I'll second Tom's note about not having seen either the original mail, and even the second forward of it somehow escaped my notice as well (I'm wondering whether the lack of a subject line caused it to get filtered out somewhere in my email path). Tom pointed this mail out to me last night on my way out of the office, so I've only had a chance to look at it in any depth now. All of the following suggestions come with the caveat that I may easily have misunderstood some of what you've told us, either due to insufficient details, or insufficient time invested in understanding this thread on my part.
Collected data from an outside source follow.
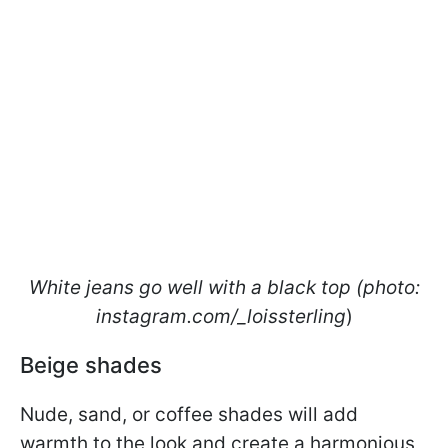
White jeans go well with a black top (photo:
instagram.com/_loissterling
)
Beige shades
Nude, sand, or coffee shades will add
warmth to the look and create a harmonious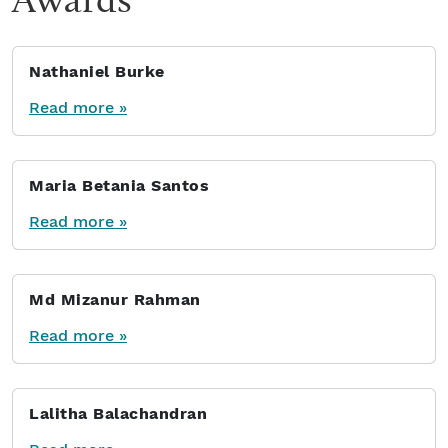
Nathaniel Burke
Read more »
Maria Betania Santos
Read more »
Md Mizanur Rahman
Read more »
Lalitha Balachandran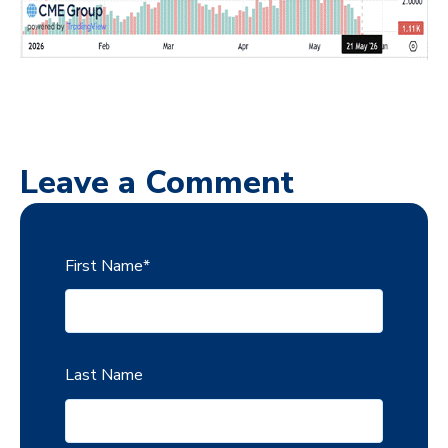
Leave a Comment
First Name
*
Last Name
* Overall, I'd be interested to see the full version of your code to
  understand some of the details that have been compressed out in this
  mail and make sure nothing else is slipping through the cracks.  For
  example, your profile runs imply that you're doing 3D array
  computations, but your included code appears to be 2D?  That
  said, it may take me a few days to open it up as we're working on a
  deadline this week.  And hopefully I'll give you enough here to chew
  on in the meantime.

* Since you're compiling Chapel programs for single-locale execution,
  avoiding the use of domain maps will go a long way toward reducing
  overhead.  Domain maps like "Block" are, at present, not particularly
  optimized for the degenerate case of the entire space being mapped
  to a single locale.  In many of our codes (for example,
  examples/benchmarks/lulesh/lulesh.chpl), we use a compile-time switch
  that lets us turn the use of a Block distribution on and off (and have
  its default depend on whether or not a CHPL_COMM setting is used).  See
  'useBlockDist' in the lulesh example, for instance.  Ultimately, of
  course, one would like the Block distribution itself to do such
  specialization under the covers, but that's where we are today.  Note
  that domains and arrays that are not dmapped, as well as ranges, will
  use all of a locale's resources and parallelism without the use of a
  dmap.  That is, simply declaring const D = {1..n, 1..n} and running
  parallel computations over it will make full use of your locale's
  resources; there's no requirement to dmap it to turn on parallelism.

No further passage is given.